Many Wall Street observers believe the bull market still has some legs left, and a few bullish analysts note that lack of excitement is a positive development because wild exuberance is often followed by sharp declines. Others note that big gains are probably a thing of the past and are content to see a steady upward trend.
The doomsayers have zoomed in on the housing market despite the fact that April’s statistics showed the first increase in existing-home sales this year. Many commentators acknowledge that the recovery in housing is slow – but that it is steadily moving in the right direction. With the job outlook improving and unemployment claims at seven-year lows, investment gurus believe that housing is on a solid track. Credit has been extremely tight for home buyers, but mortgage lending is becoming easier and home prices remain affordable for first-time buyers.
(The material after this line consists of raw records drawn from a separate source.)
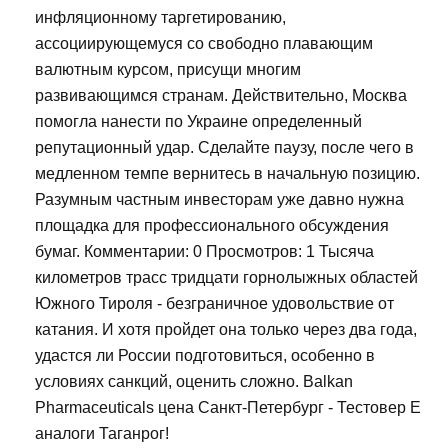
инфляционному таргетированию,
ассоциирующемуся со свободно плавающим
валютным курсом, присущи многим
развивающимся странам. Действительно, Москва
помогла нанести по Украине определенный
репутационный удар. Сделайте паузу, после чего в
медленном темпе вернитесь в начальную позицию.
Разумным частным инвесторам уже давно нужна
площадка для профессионального обсуждения
бумаг. Комментарии: 0 Просмотров: 1 Тысяча
километров трасс тридцати горнолыжных областей
Южного Тироля - безграничное удовольствие от
катания. И хотя пройдет она только через два года,
удастся ли России подготовиться, особенно в
условиях санкций, оценить сложно. Balkan
Pharmaceuticals цена Санкт-Петербург - Тестовер Е
аналоги Таганрог!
The first months of the year did not provide market analysts with the decisive numbers they had anticipated, largely due to severe weather in the winter months and sluggish earning reports. Solid but moderate economic news failed to dazzle, and some feared the market’s uptick was fueled with hope rather than solid numbers. Overall, the market appears caught between those who see steady moderate growth as a positive and those who want more evidence of greater economic gains.
On the international scene, we’ve seen our share of merchants of doom as well, with some respected economists in U.S. private and public sectors delivering grim prognoses.
The situation is Europe has taken a turn for the better. Bearish analysts looked at the debt crises in Spain, Greece, and Italy and foresaw impending disaster in the Euro-zone that would hobble economic recovery in the United States. However, predictions of the collapse of the Euro were expunged when the European Central Bank vowed to preserve the currency at all costs – and did just that.
Investors who’ve stayed in the market since early 2009 have seen good returns over the past five years. Recent long-term results have offered proof that the slow and steady investment approach prevails over sizzle and flash.
The above commentary is general in nature and not designed to replace the advice of professional tax and investment counselors.